→ **WHAT YOU HAVE TO DO**
Within this material, how many lines include the word "Linn"? Answer with a number and nothing more.
-- Opening Marker --
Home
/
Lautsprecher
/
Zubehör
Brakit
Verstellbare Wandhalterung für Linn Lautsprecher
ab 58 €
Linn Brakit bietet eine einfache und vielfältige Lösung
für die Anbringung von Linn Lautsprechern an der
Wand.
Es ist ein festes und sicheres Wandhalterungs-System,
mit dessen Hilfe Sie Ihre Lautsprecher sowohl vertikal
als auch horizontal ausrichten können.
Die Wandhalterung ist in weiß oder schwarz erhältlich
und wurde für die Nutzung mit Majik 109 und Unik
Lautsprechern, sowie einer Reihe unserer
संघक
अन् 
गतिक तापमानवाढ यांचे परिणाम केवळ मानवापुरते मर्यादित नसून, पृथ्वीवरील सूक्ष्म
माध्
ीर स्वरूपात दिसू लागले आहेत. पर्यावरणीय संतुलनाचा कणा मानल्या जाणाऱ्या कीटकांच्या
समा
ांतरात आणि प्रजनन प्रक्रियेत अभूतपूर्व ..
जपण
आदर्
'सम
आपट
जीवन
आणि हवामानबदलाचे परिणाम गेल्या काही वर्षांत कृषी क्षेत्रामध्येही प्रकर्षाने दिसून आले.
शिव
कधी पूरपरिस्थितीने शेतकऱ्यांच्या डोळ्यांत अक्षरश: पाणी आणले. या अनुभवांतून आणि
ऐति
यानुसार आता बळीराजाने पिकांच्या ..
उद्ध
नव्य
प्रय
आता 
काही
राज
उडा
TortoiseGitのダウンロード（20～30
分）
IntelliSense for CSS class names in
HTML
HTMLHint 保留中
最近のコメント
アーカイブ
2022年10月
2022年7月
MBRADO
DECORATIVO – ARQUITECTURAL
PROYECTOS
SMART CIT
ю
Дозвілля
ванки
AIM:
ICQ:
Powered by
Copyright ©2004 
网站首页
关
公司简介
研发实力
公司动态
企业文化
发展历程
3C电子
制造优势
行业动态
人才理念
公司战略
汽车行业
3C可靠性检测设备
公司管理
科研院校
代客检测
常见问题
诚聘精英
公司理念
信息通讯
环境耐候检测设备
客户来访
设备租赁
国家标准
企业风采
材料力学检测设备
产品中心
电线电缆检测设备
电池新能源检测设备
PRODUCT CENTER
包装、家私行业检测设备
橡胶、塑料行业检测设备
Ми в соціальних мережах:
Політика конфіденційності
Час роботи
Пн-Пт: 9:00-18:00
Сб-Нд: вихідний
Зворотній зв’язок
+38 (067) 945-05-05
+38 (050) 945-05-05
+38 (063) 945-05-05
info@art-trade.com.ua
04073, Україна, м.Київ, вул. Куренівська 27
-- Closing Marker --
-- Opening Marker --
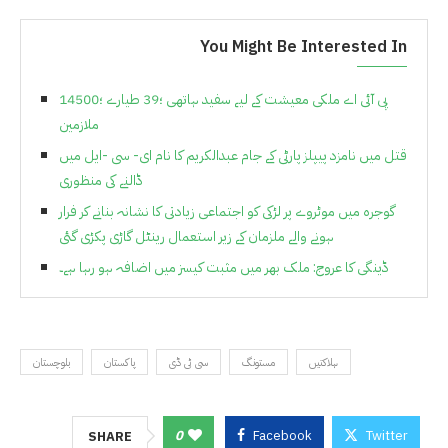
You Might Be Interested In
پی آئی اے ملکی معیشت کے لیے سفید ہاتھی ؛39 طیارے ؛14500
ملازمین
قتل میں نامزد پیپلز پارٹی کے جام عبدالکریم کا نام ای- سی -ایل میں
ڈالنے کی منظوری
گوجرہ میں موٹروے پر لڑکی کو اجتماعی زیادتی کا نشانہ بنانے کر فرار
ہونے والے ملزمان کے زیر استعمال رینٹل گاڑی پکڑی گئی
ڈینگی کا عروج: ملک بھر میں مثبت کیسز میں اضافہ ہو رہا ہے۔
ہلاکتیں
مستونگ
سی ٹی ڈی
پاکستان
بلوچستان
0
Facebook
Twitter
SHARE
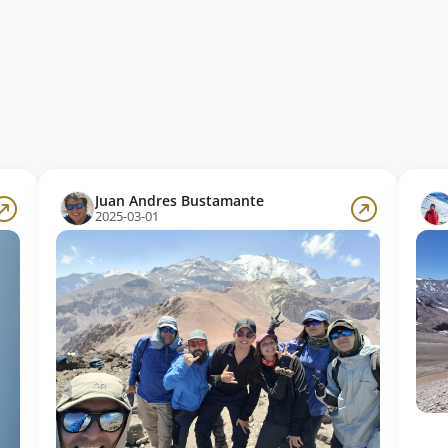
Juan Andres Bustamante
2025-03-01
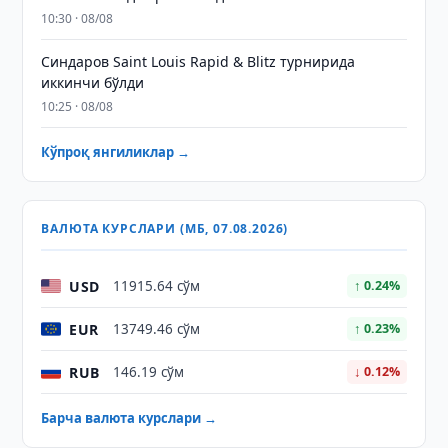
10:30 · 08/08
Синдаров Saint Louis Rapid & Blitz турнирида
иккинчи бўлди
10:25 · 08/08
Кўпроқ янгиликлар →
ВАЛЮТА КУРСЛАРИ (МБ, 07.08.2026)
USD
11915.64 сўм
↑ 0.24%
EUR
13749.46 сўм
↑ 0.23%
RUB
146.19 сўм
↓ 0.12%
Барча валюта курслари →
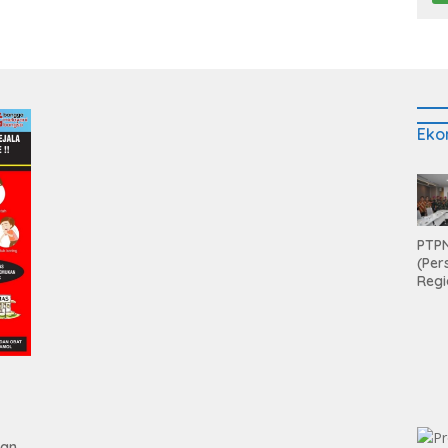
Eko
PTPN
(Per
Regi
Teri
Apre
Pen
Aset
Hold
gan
-- Closing Marker --
→ **ANSWER SECTION**
3